6. The method of claim 5 wherein the dynamic saliency estimation is a static saliency estimation map and the adjacent frames of the original map and the original map, and the dynamic saliency detection network is inputted simultaneously, the three are connected on the channel to obtain the input with the format (A, B, C), and the input with the format enters the convolution operation of the first layer through the following formula:

where W is the weight at convolution, b is the bias term, I_tAnd I_t+1For two adjacent frames, P_tIs I_tA temporally corresponding static saliency image; the convolution and deconvolution operations of the subsequent dynamic significance network are consistent with the network structure of the static significance; through the optical flow comparison of the pixel levels of two adjacent frames, a dynamic high-significance target can be better detected, and the significance recognition accuracy is improved.
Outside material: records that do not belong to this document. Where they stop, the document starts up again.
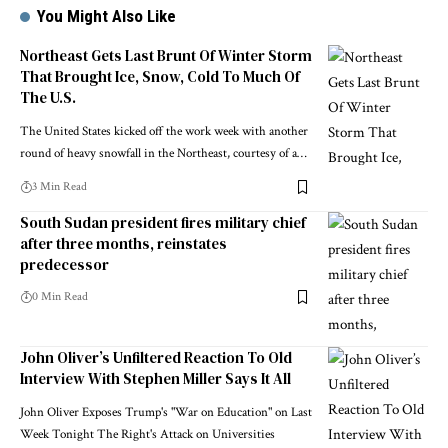
You Might Also Like
Northeast Gets Last Brunt Of Winter Storm
That Brought Ice, Snow, Cold To Much Of
The U.S.
The United States kicked off the work week with another
round of heavy snowfall in the Northeast, courtesy of a…
3 Min Read
South Sudan president fires military chief
after three months, reinstates
predecessor
0 Min Read
John Oliver’s Unfiltered Reaction To Old
Interview With Stephen Miller Says It All
John Oliver Exposes Trump's "War on Education" on Last
Week Tonight The Right's Attack on Universities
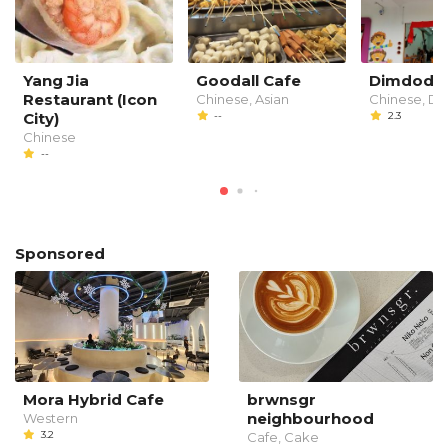
Yang Jia
Goodall Cafe
Dimdod
Restaurant (Icon
Chinese, Asian
Chinese, D
City)
--
2.3
Chinese
--
Sponsored
Mora Hybrid Cafe
brwnsgr
neighbourhood
Western
3.2
Cafe, Cake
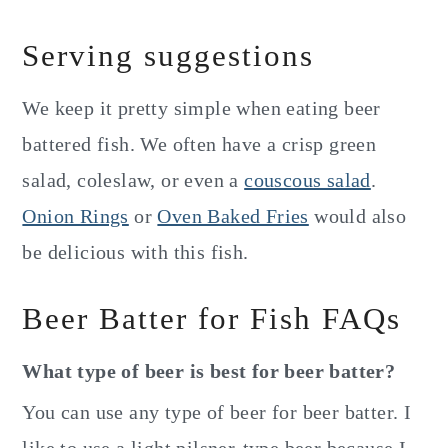
Serving suggestions
We keep it pretty simple when eating beer
battered fish. We often have a crisp green
salad, coleslaw, or even a
couscous salad
.
Onion Rings
or
Oven Baked Fries
would also
be delicious with this fish.
Beer Batter for Fish FAQs
What type of beer is best for beer batter?
You can use any type of beer for beer batter. I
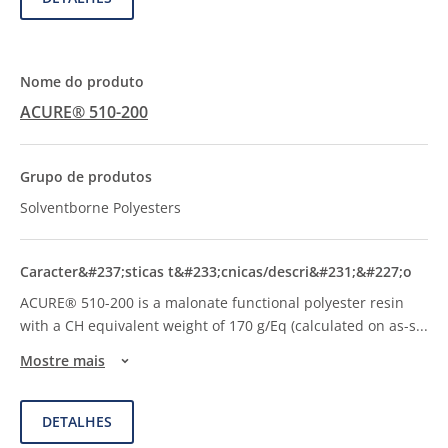
ACURE® 510-200
Solventborne Polyesters
ACURE® 510-200 is a malonate functional polyester resin
with a CH equivalent weight of 170 g/Eq (calculated on as-s
...
Mostre mais
DETALHES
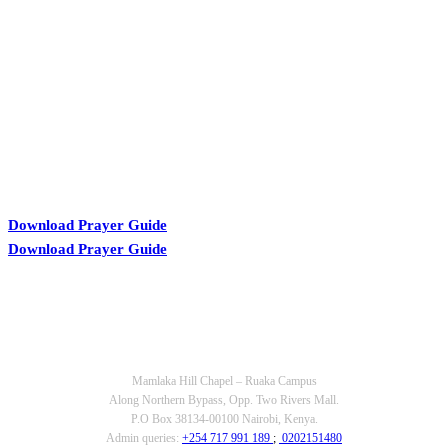
KARIBU MAMLAKA
Download Prayer Guide
Download Prayer Guide
OUR CONTACTS
Mamlaka Hill Chapel – Ruaka Campus
Along Northern Bypass, Opp. Two Rivers Mall.
P.O Box 38134-00100 Nairobi, Kenya.
Admin queries:
+254 717 991 189
;
0202151480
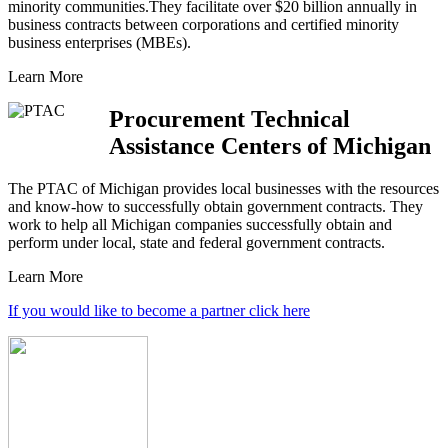
minority communities.They facilitate over $20 billion annually in
business contracts between corporations and certified minority
business enterprises (MBEs).
Learn More
Procurement Technical
Assistance Centers of Michigan
The PTAC of Michigan provides local businesses with the resources
and know-how to successfully obtain government contracts. They
work to help all Michigan companies successfully obtain and
perform under local, state and federal government contracts.
Learn More
If you would like to become a partner click here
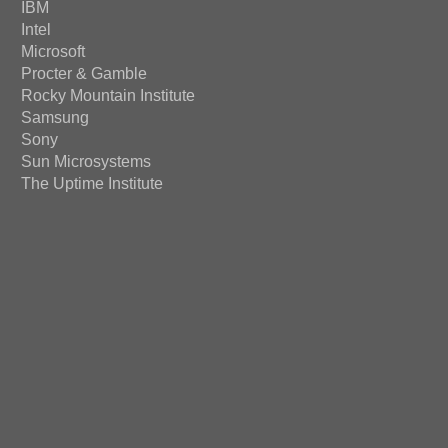
IBM
Intel
Microsoft
Procter & Gamble
Rocky Mountain Institute
Samsung
Sony
Sun Microsystems
The Uptime Institute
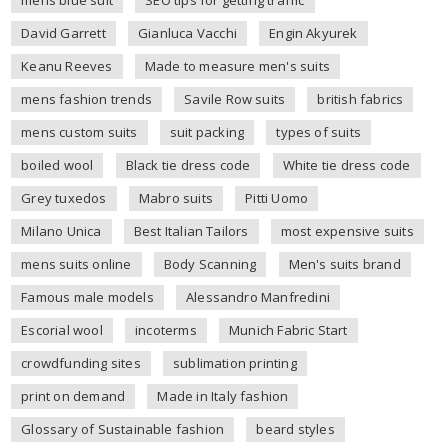
mens blue suit
SEO tips for getting traffic
David Garrett
Gianluca Vacchi
Engin Akyurek
Keanu Reeves
Made to measure men's suits
mens fashion trends
Savile Row suits
british fabrics
mens custom suits
suit packing
types of suits
boiled wool
Black tie dress code
White tie dress code
Grey tuxedos
Mabro suits
Pitti Uomo
Milano Unica
Best Italian Tailors
most expensive suits
mens suits online
Body Scanning
Men's suits brand
Famous male models
Alessandro Manfredini
Escorial wool
incoterms
Munich Fabric Start
crowdfunding sites
sublimation printing
print on demand
Made in Italy fashion
Glossary of Sustainable fashion
beard styles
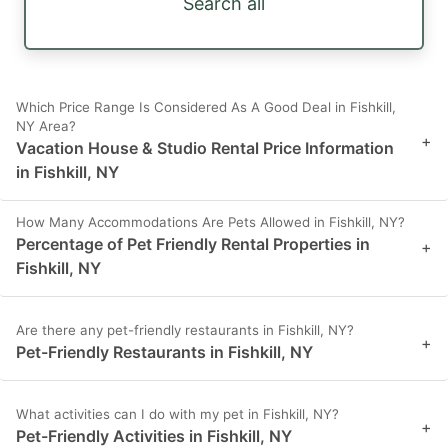
Search all
Which Price Range Is Considered As A Good Deal in Fishkill,
NY Area?
+
Vacation House & Studio Rental Price Information
in Fishkill, NY
How Many Accommodations Are Pets Allowed in Fishkill, NY?
Percentage of Pet Friendly Rental Properties in
+
Fishkill, NY
Are there any pet-friendly restaurants in Fishkill, NY?
+
Pet-Friendly Restaurants in Fishkill, NY
What activities can I do with my pet in Fishkill, NY?
+
Pet-Friendly Activities in Fishkill, NY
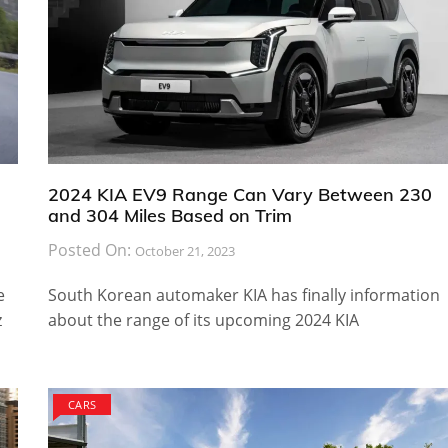
2024 KIA EV9 Range Can Vary Between 230
and 304 Miles Based on Trim
Posted On:
October 21, 2023
e
South Korean automaker KIA has finally information
z
about the range of its upcoming 2024 KIA
CARS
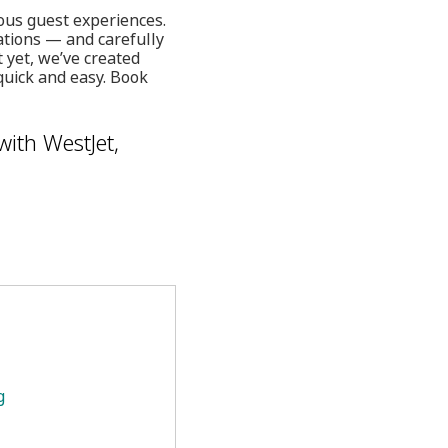
ous guest experiences.
ations — and carefully
 yet, we’ve created
quick and easy. Book
with WestJet,
g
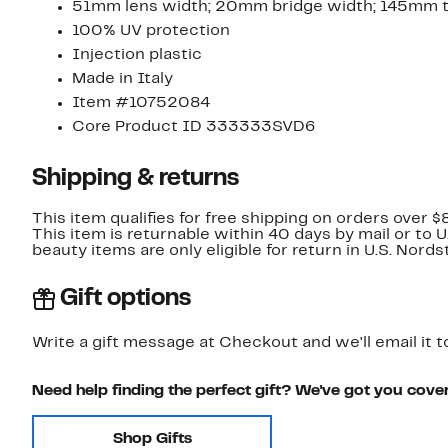
51mm lens width; 20mm bridge width; 145mm 
100% UV protection
Injection plastic
Made in Italy
Item #10752084
Core Product ID 333333SVD6
Shipping & returns
This item qualifies for free shipping on orders over $
This item is returnable within 40 days by mail or to 
beauty items are only eligible for return in U.S. Nor
Gift options
Write a gift message at Checkout and we'll email it t
Need help finding the perfect gift? We've got you cove
Shop Gifts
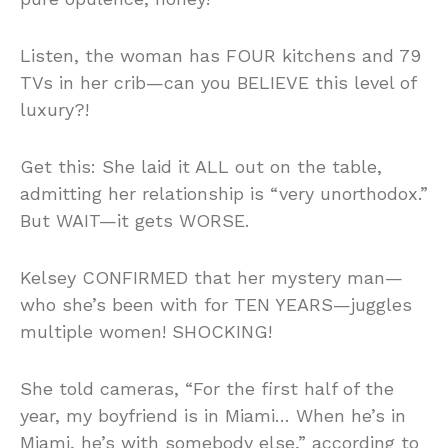
Listen, the woman has FOUR kitchens and 79
TVs in her crib—can you BELIEVE this level of
luxury?!
Get this: She laid it ALL out on the table,
admitting her relationship is “very unorthodox.”
But WAIT—it gets WORSE.
Kelsey CONFIRMED that her mystery man—
who she’s been with for TEN YEARS—juggles
multiple women! SHOCKING!
She told cameras, “For the first half of the
year, my boyfriend is in Miami… When he’s in
Miami, he’s with somebody else,” according to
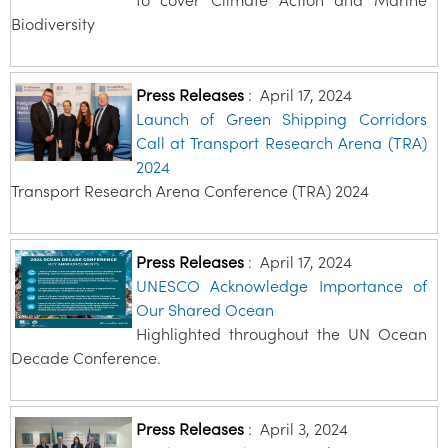
Biodiversity
Press Releases
:
April 17, 2024
Launch of Green Shipping Corridors
Call at Transport Research Arena (TRA)
2024
Transport Research Arena Conference (TRA) 2024
Press Releases
:
April 17, 2024
UNESCO Acknowledge Importance of
Our Shared Ocean
Highlighted throughout the UN Ocean
Decade Conference.
Press Releases
:
April 3, 2024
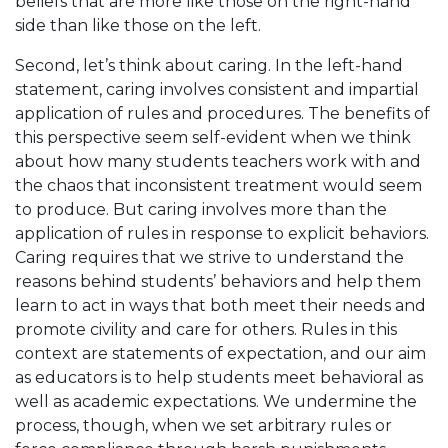
beliefs that are more like those on the right-hand
side than like those on the left.
Second, let’s think about caring. In the left-hand
statement, caring involves consistent and impartial
application of rules and procedures. The benefits of
this perspective seem self-evident when we think
about how many students teachers work with and
the chaos that inconsistent treatment would seem
to produce. But caring involves more than the
application of rules in response to explicit behaviors.
Caring requires that we strive to understand the
reasons behind students’ behaviors and help them
learn to act in ways that both meet their needs and
promote civility and care for others. Rules in this
context are statements of expectation, and our aim
as educators is to help students meet behavioral as
well as academic expectations. We undermine the
process, though, when we set arbitrary rules or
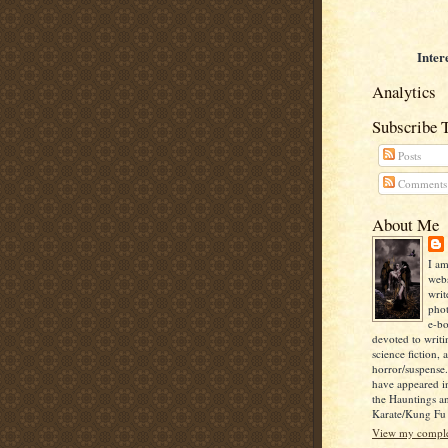
Inter
Analytics
Subscribe 
Posts
Comments
About Me
I am
webs
writ
pho
e-bo
devoted to writi
science fiction, 
horror/suspense
have appeared i
the Hauntings a
Karate/Kung Fu I
View my complet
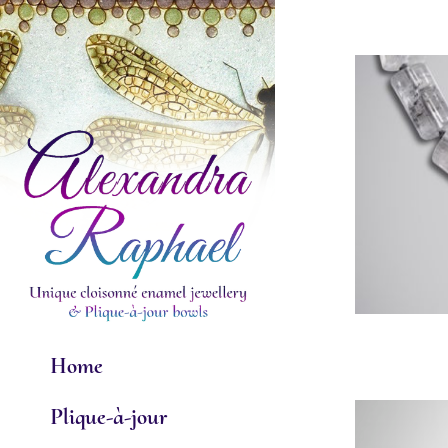
Skip
to
content
Home
Plique-à-jour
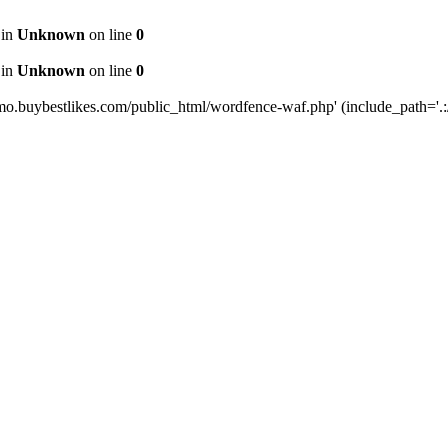
 in
Unknown
on line
0
 in
Unknown
on line
0
mo.buybestlikes.com/public_html/wordfence-waf.php' (include_path='.:/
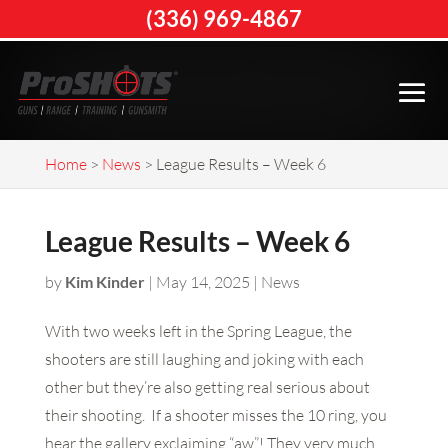
(336) 969-4867
Home
>
News
>
League Results – Week 6
League Results – Week 6
by
Kim Kinder
|
May 14, 2025
|
News
With two weeks left in the Spring League, the
shooters are still laughing and joking with each
other but they’re also getting real serious about
their shooting. If a shooter misses the 10 ring, you
hear the gallery exclaiming “aw”! They very much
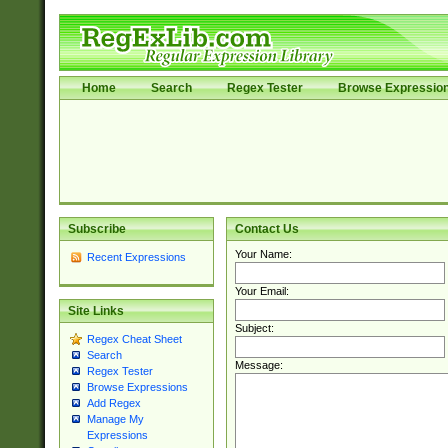
Home
Search
Regex Tester
Browse Expressio
Subscribe
Contact Us
Your Name:
Recent Expressions
Your Email:
Site Links
Subject:
Regex Cheat Sheet
Search
Message:
Regex Tester
Browse Expressions
Add Regex
Manage My
Expressions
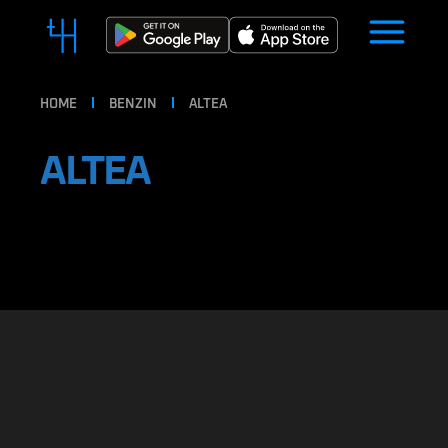
HOME
BENZIN
ALTEA
ALTEA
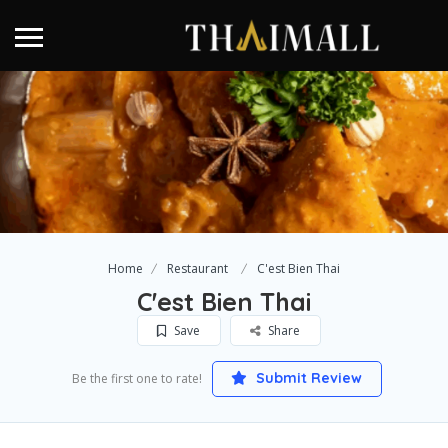
Home
Restaurant
C'est Bien Thai
C'est Bien Thai
Save
Share
Submit Review
Be the first one to rate!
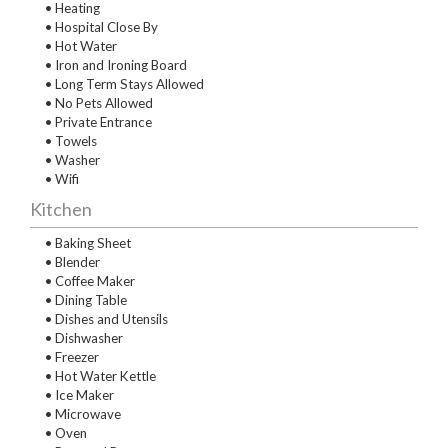
• Heating
• Hospital Close By
• Hot Water
• Iron and Ironing Board
• Long Term Stays Allowed
• No Pets Allowed
• Private Entrance
• Towels
• Washer
• Wifi
Kitchen
• Baking Sheet
• Blender
• Coffee Maker
• Dining Table
• Dishes and Utensils
• Dishwasher
• Freezer
• Hot Water Kettle
• Ice Maker
• Microwave
• Oven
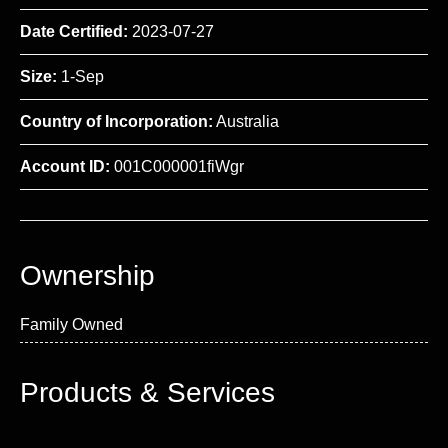
Date Certified:
2023-07-27
Size:
1-Sep
Country of Incorporation:
Australia
Account ID:
001C000001fiWgr
Ownership
Family Owned
Products & Services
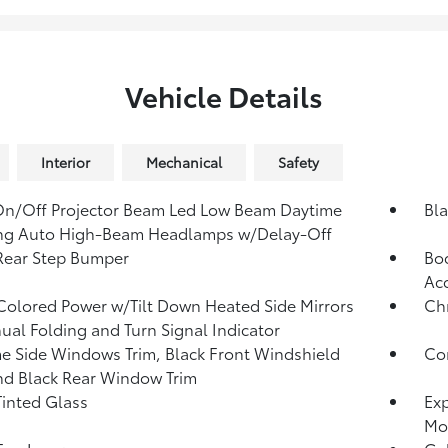
Vehicle Details
Interior
Mechanical
Safety
n/Off Projector Beam Led Low Beam Daytime
Bla
ng Auto High-Beam Headlamps w/Delay-Off
Rear Step Bumper
Bod
Acc
olored Power w/Tilt Down Heated Side Mirrors
Ch
al Folding and Turn Signal Indicator
 Side Windows Trim, Black Front Windshield
Com
nd Black Rear Window Trim
inted Glass
Exp
Mo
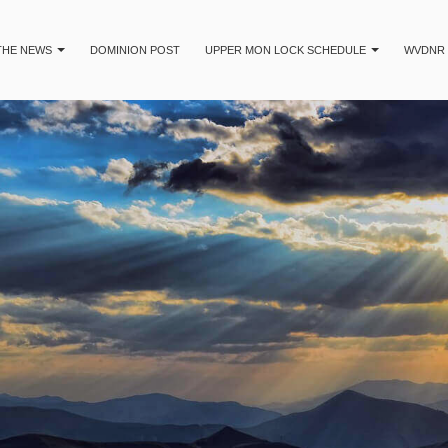
 THE NEWS
DOMINION POST
UPPER MON LOCK SCHEDULE
WVDNR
7. The method of claim 1, wherein YOLOv4 and significance detection-based headgear wear identification in step 3 is implemented by YOLOv4 dividing each input image into three scale outputs, each scale output corresponding to three prior frames, and the three outputs total nine prior frames for detection;

8. The method for identifying wearing of safety helmet based on YOLOv4 and significance detection as claimed in claim 1, wherein in step 4, in order to effectively distinguish the background part from the moving target part in the image, the model is divided into a static model and a dynamic model, and the static model and the dynamic model are combined with each other to capture the spatial and temporal information of the image simultaneously, and the significance map at pixel level is directly generated through a full convolution network;

9. The method for identifying wearing of safety helmet based on YOLOv4 and significance detection according to claim 1, wherein in step 6, high brightness white in significance estimation is defined as effective target, and black is defined as background; if the white proportion is large, the identified target is a valid target, and the recheck is passed; and if the black ratio is large, the identified target is a background, and the identification result is judged to be false detection.